Structure of $^{43}$P and $^{42}$Si in a two-level shape-coexistence model

TL;DR

This paper investigates the shape coexistence in $^{43}$P and $^{42}$Si using a two-level mixing model, successfully explaining experimental cross sections and suggesting both nuclei are predominantly oblate in shape.

Contribution

It introduces a two-level shape-coexistence model to interpret reaction data for $^{43}$P and $^{42}$Si, providing insights into their nuclear shapes and configuration mixing.

Findings

Both nuclei are predominantly oblate in shape.

The model accurately reproduces experimental cross sections.

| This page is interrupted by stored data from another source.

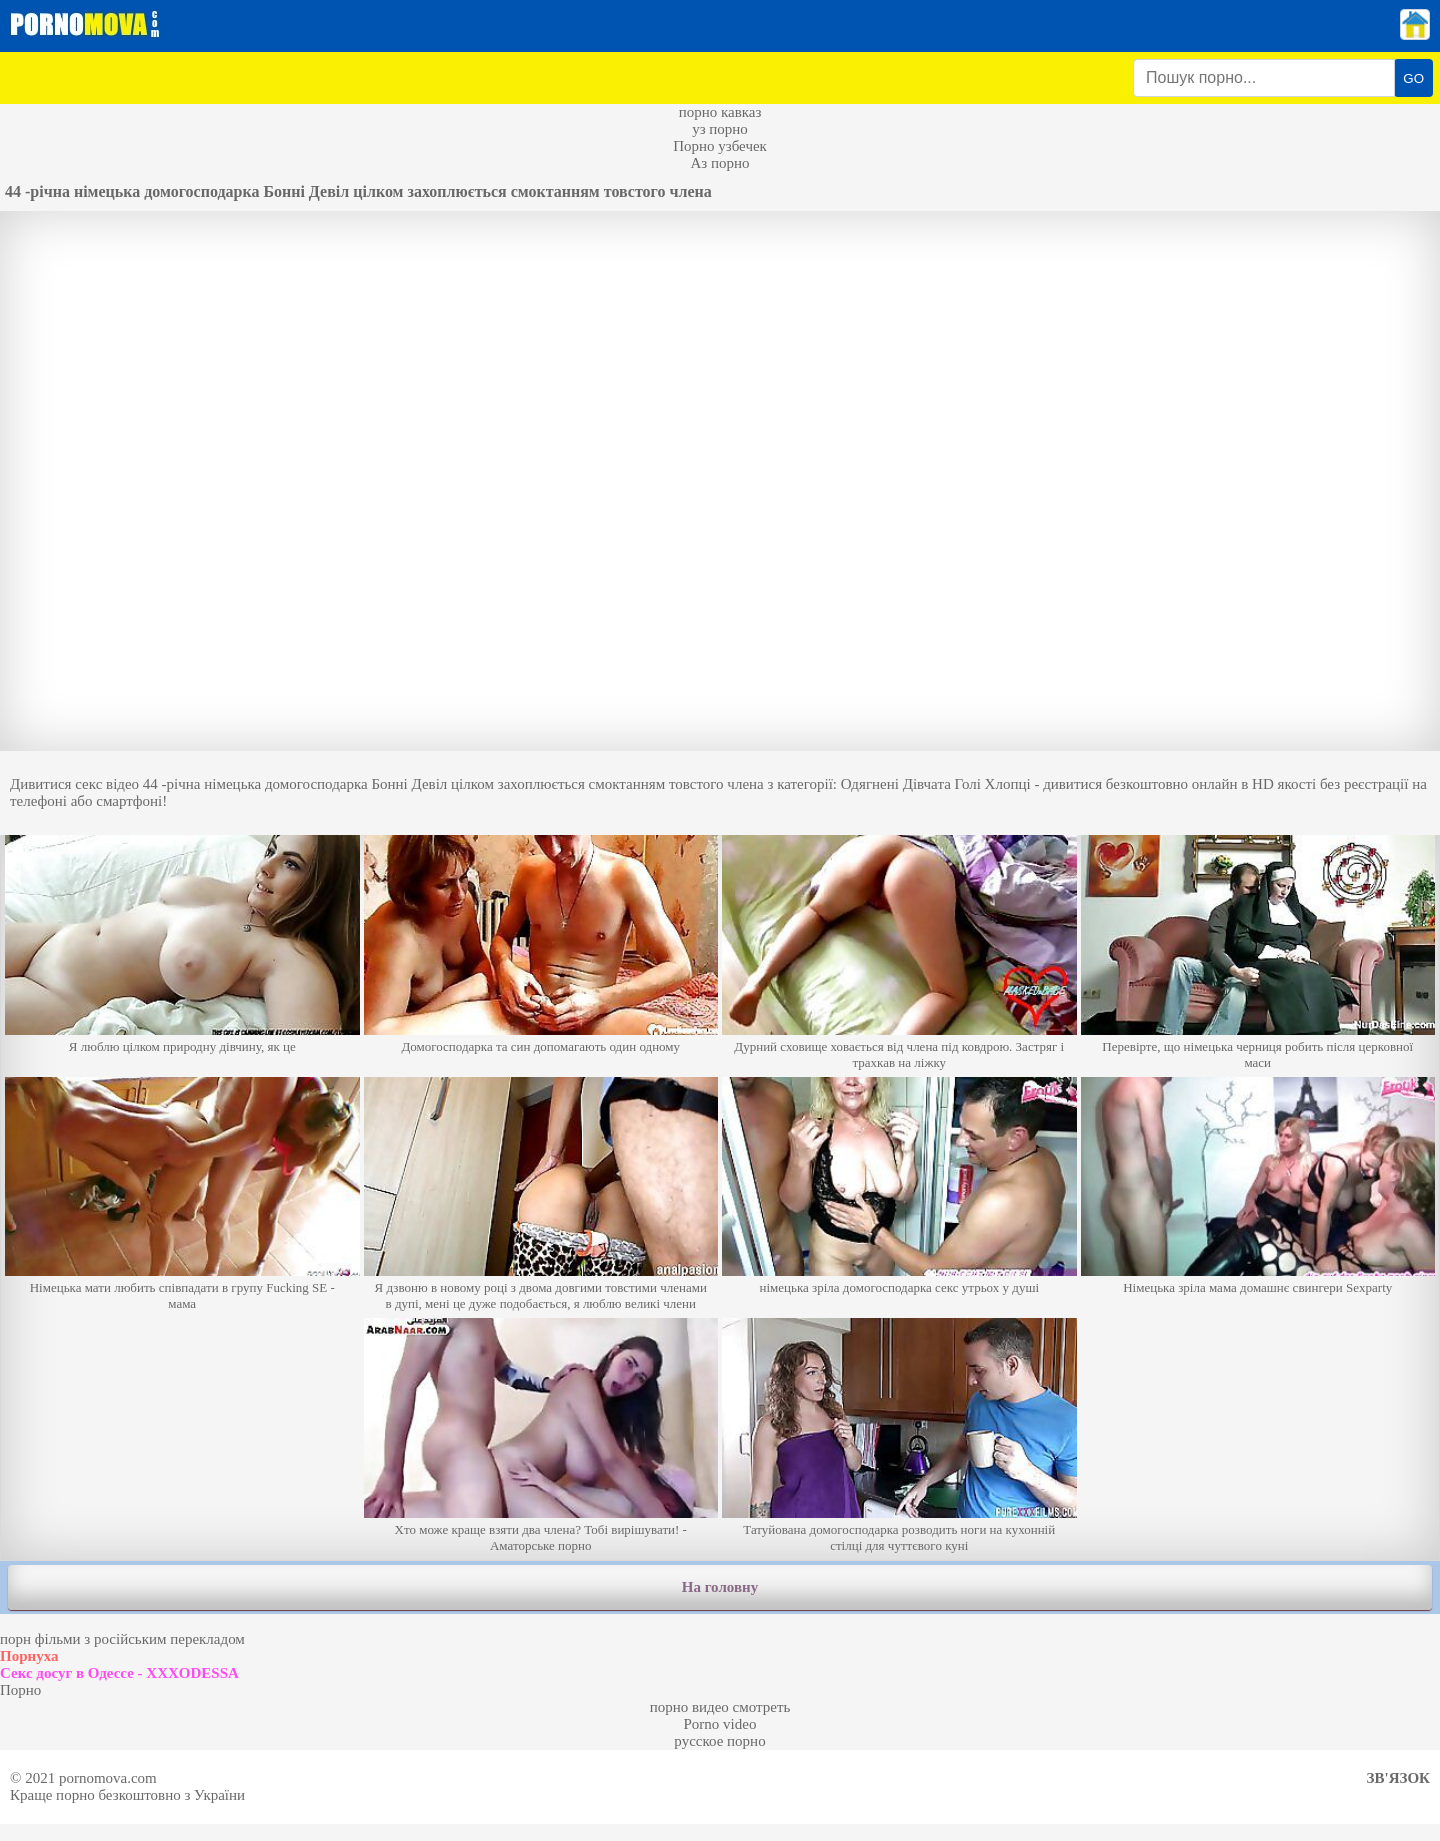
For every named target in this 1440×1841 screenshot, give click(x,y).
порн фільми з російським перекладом (122, 1639)
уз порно (720, 129)
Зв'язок (1398, 1778)
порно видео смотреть (720, 1707)
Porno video (720, 1724)
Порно (20, 1690)
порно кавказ (720, 112)
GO (1413, 78)
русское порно (719, 1741)
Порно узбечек (720, 146)
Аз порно (719, 163)
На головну (720, 1587)
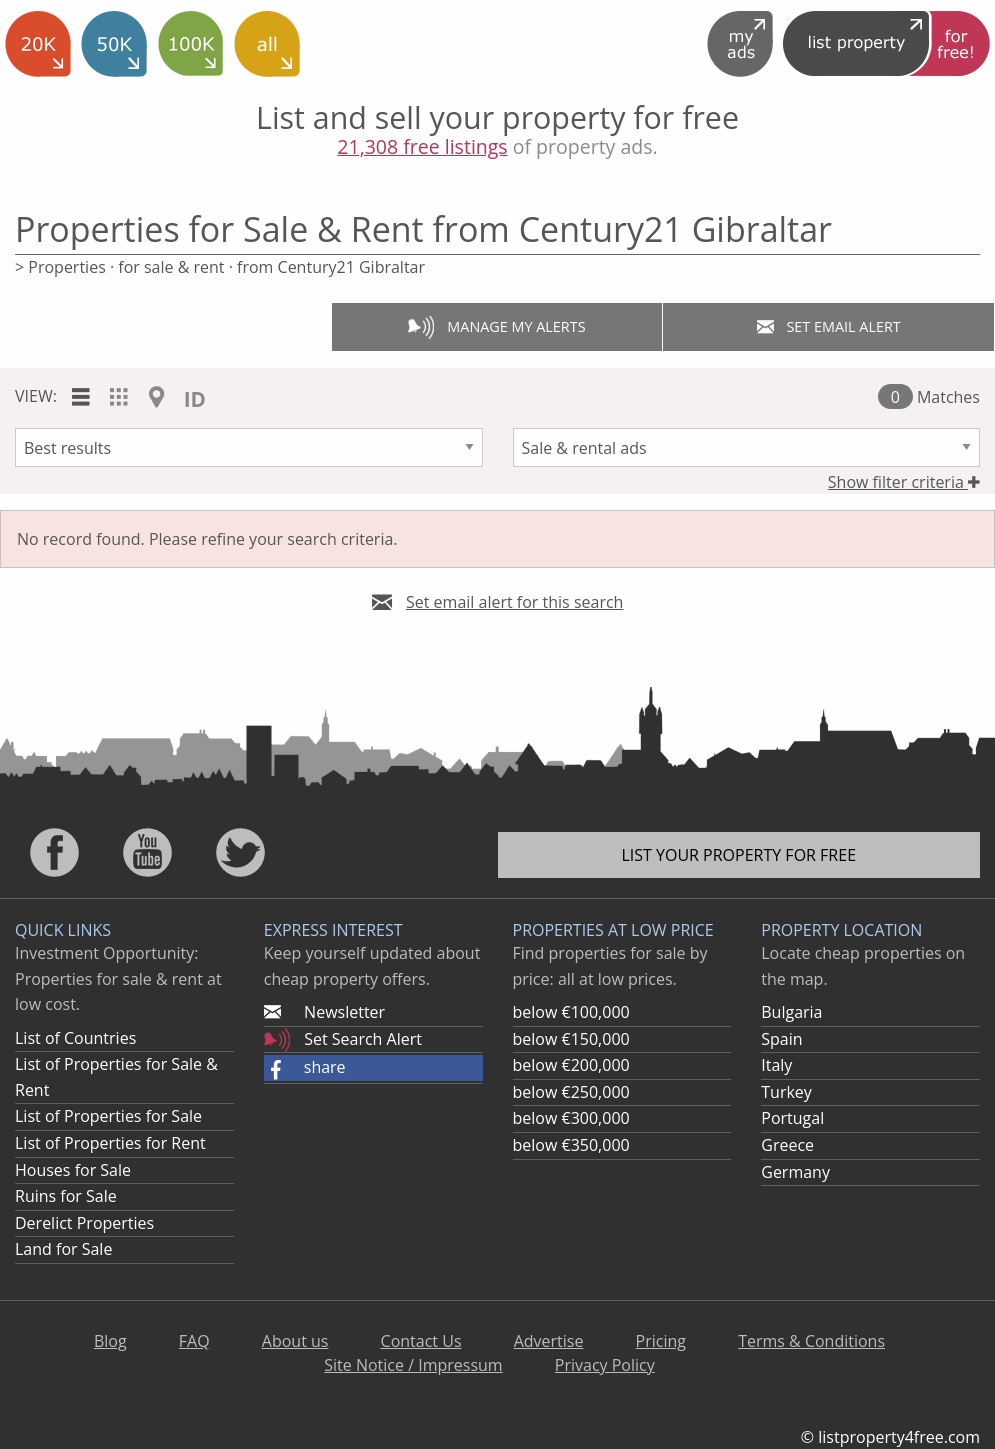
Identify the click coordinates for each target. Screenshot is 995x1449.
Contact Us (421, 1341)
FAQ (194, 1341)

Oblate configuration amplitude exceeds 80%.

Abstract

Exclusive cross sections for the $^{43}$P$(-1p)^{42}$Si reaction to the lowest $0^+$ and $2^+$ states, measured at NSCL with GRETINA and the S800, are interpreted in terms of a two-level mixing (collective) model of oblate and prolate co-existing shapes. Using the formalism developed for deformed nuclei we calculate the spectroscopic amplitudes and exclusive cross-sections in the strong coupling limit, where for $^{43}$P the schematic wavefunction includes the coupling of the Nilsson [211]$\frac{1}{2}$ proton orbit. Good agreement with the experimental data is obtained when the amplitude of the oblate configuration is $\gtrsim$ 80\%, suggesting that both nuclei are predominantly oblate, in line with theoretical expectations.